Kasus tahun 2000 menuduh Netanyahu membuat kesepakatan dengan pemilik perusahaan media Yedioth Ahronoth, Arnon Mozes, untuk mendapatkan liputan yang menguntungkan. Sebagai imbalannya, Netanyahu dikatakan telah menawarkan untuk membatasi surat kabar saingan Yedioth Ahronoth, Israel Hayom.

Kasus 4000 menuduh Netanyahu dan istrinya meminta berita positif tentang mereka di situs populer Walla, yang dimiliki oleh teman dekat Netanyahu, Shaul Elovitch. Netanyahu disebut-sebut memberikan kompensasi dengan membuka jalan bagi Elovitch untuk bergabung dengan perusahaan telekomunikasi yang mengincar pengusaha tersebut.

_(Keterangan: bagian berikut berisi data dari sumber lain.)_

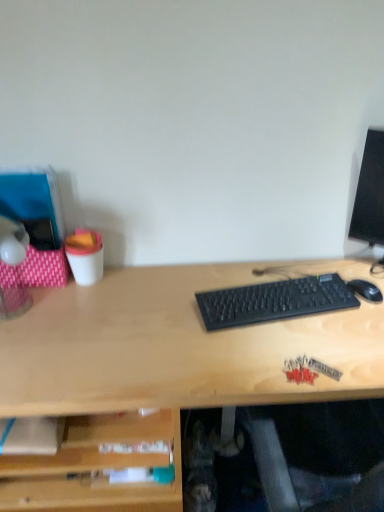 Question: Is translucent plastic lamp at left in front of or behind black plastic keyboard at center in the image?

Choices:
 (A) front
 (B) behind

Answer: (A)

Question: Is translucent plastic lamp at left situated inside black plastic keyboard at center or outside?

Choices:
 (A) inside
 (B) outside

Answer: (B)

Question: Considering the real-world distances, which object is closest to the translucent plastic lamp at left?

Choices:
 (A) black matte mouse at right
 (B) black plastic keyboard at center

Answer: (B)

Question: Estimate the real-world distances between objects in this image. Which object is farther from the translucent plastic lamp at left?

Choices:
 (A) black matte mouse at right
 (B) black plastic keyboard at center

Answer: (A) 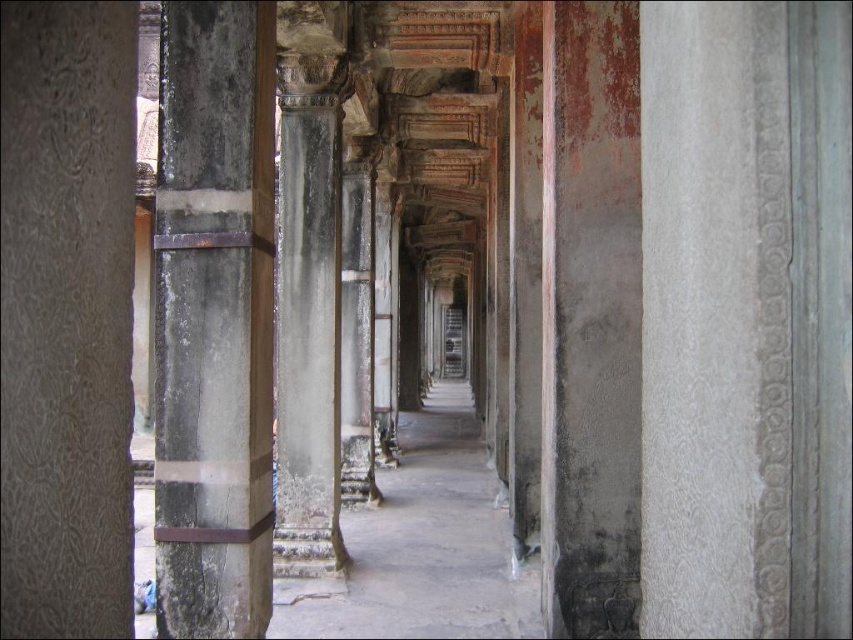 You are an archaeologist examining the ancient temple corridor. You notice a point marked at coordinates (67,316). Based on the scene description, what object does this point most likely correspond to?

The point at coordinates (67,316) most likely corresponds to the gray textured stone pillar at left as described in the scene.

You are an archaeologist examining the ancient temple corridor. You notice two pillars on your left side. One is labeled as gray textured stone pillar at left and the other as dark gray stone pillar at left. Based on their positions, which pillar is positioned higher up?

The gray textured stone pillar at left is above the dark gray stone pillar at left, so it is positioned higher up.

You are an archaeologist examining the ancient temple corridor. You notice two pillars on your left side. One is labeled as gray textured stone pillar at left and the other as dark gray stone pillar at left. Which pillar is shorter in height?

The gray textured stone pillar at left is shorter in height compared to the dark gray stone pillar at left. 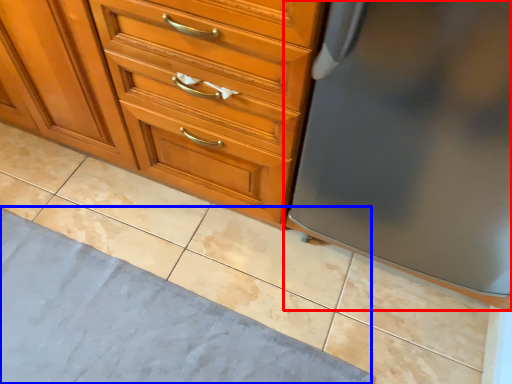 Question: Which point is closer to the camera, refrigerator (highlighted by a red box) or bath mat (highlighted by a blue box)?

Choices:
 (A) refrigerator
 (B) bath mat

Answer: (A) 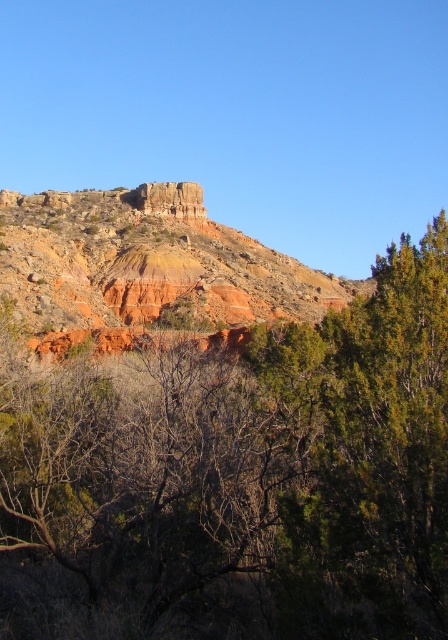 Question: Is green leafy tree at upper right bigger than rustic rock formation at center?

Choices:
 (A) no
 (B) yes

Answer: (A)

Question: From the image, what is the correct spatial relationship of green leafy tree at upper center in relation to rustic rock formation at center?

Choices:
 (A) above
 (B) below

Answer: (B)

Question: Which of the following is the farthest from the observer?

Choices:
 (A) rustic rock formation at center
 (B) green leafy tree at upper right
 (C) green leafy tree at upper center

Answer: (A)

Question: Which object appears farthest from the camera in this image?

Choices:
 (A) green leafy tree at upper right
 (B) rustic rock formation at center

Answer: (B)

Question: Which of the following is the closest to the observer?

Choices:
 (A) green leafy tree at upper center
 (B) rustic rock formation at center

Answer: (A)

Question: Is green leafy tree at upper center in front of green leafy tree at upper right?

Choices:
 (A) yes
 (B) no

Answer: (A) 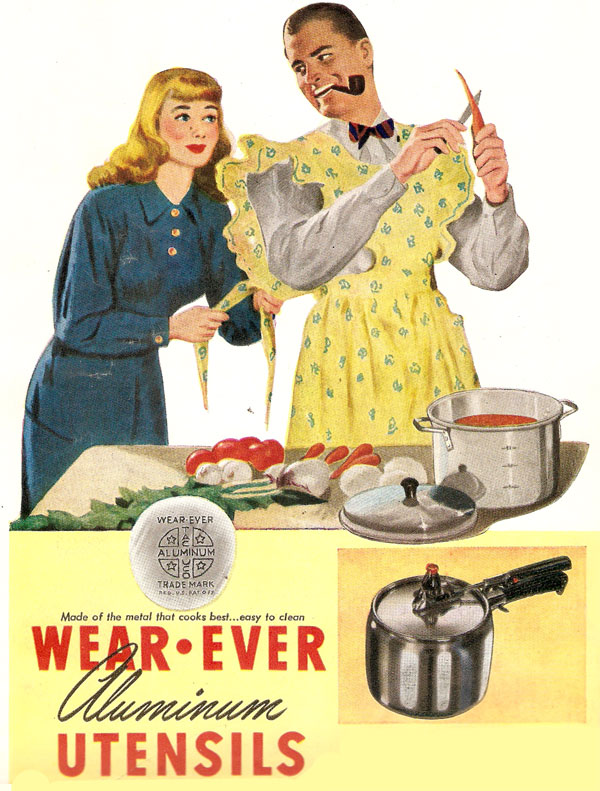 Identify the location of pot. (436, 672), (499, 464). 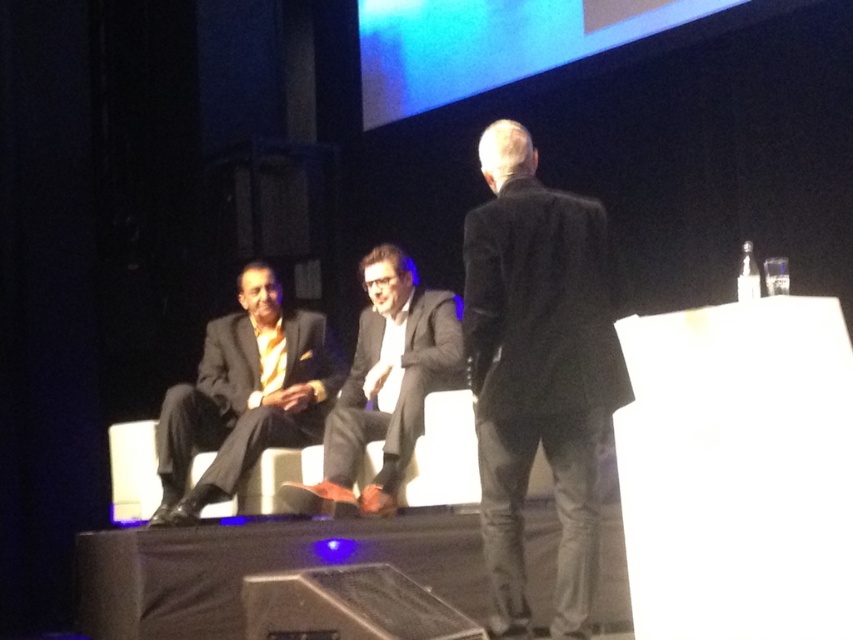 Question: Can you confirm if matte black suit at center is wider than metallic silver speaker at lower center?

Choices:
 (A) yes
 (B) no

Answer: (B)

Question: Considering the real-world distances, which object is closest to the metallic silver speaker at lower center?

Choices:
 (A) black matte suit at center
 (B) matte black suit at center
 (C) matte black suit at left

Answer: (A)

Question: Based on their relative distances, which object is farther from the matte black suit at left?

Choices:
 (A) matte black suit at center
 (B) black matte suit at center

Answer: (B)

Question: Among these points, which one is nearest to the camera?

Choices:
 (A) (534, 232)
 (B) (399, 348)
 (C) (262, 388)

Answer: (A)

Question: In this image, where is matte black suit at left located relative to metallic silver speaker at lower center?

Choices:
 (A) below
 (B) above

Answer: (B)

Question: Is matte black suit at left positioned before matte black suit at center?

Choices:
 (A) yes
 (B) no

Answer: (B) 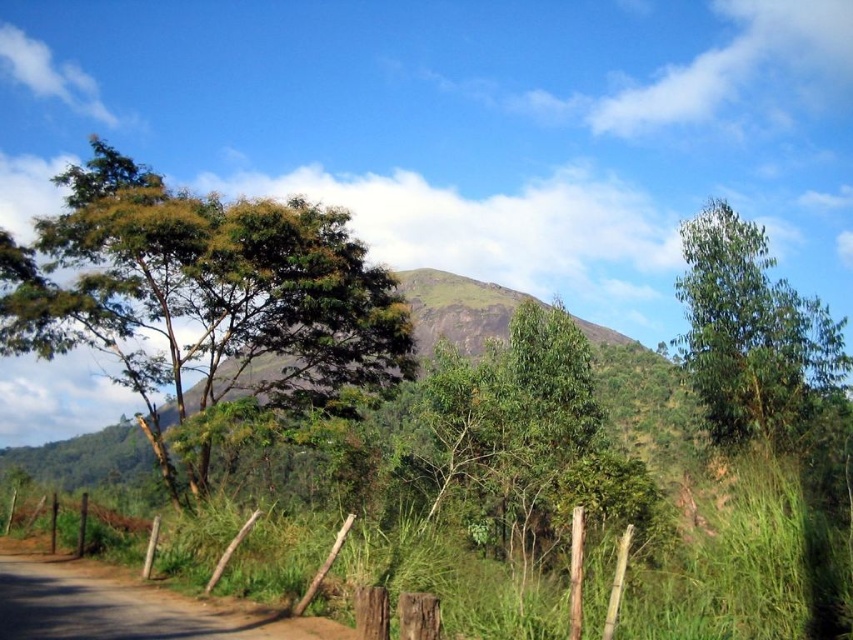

Sidang korupsi Netanyahu dimulai pada Mei 2020. Awalnya, persidangan dijadwalkan berlangsung beberapa bulan. Namun Netanyahu tetap menunda sidang tersebut dengan alasan sedang berperang di Gaza dan Lebanon. Netanyahu sendiri membantah semua tuduhan tersebut.

Sebagai pendukung setia Netanyahu, Trump telah berulang kali meminta Herzog untuk memaafkan PM tersebut dalam pernyataan publiknya. Herzog sebaliknya menyatakan permintaan amnesti harus dilakukan sesuai prosedur hukum yang berlaku di Israel.

Netanyahu secara resmi mengajukan permohonan pengampunan pada 30 November 2025. Ia meminta keringanan hukuman atas tuduhan yang dikenakan padanya tanpa mengaku bersalah.

Sebagai tanggapan, kantor Herzog mengatakan sedang meninjau permintaan tersebut. Proses ini dikatakan memakan waktu dan baru setelah itu Herzog dapat mempertimbangkannya.

“Hanya setelah proses selesai, Presiden Herzog akan mempertimbangkan permintaan tersebut sesuai dengan hukum, kepentingan terbaik Negara Israel, dipandu oleh hati nuraninya, dan tanpa pengaruh tekanan eksternal atau internal apa pun,” kata kantor Herzog dalam sebuah pernyataan, seperti dikutip Anadolu Agency.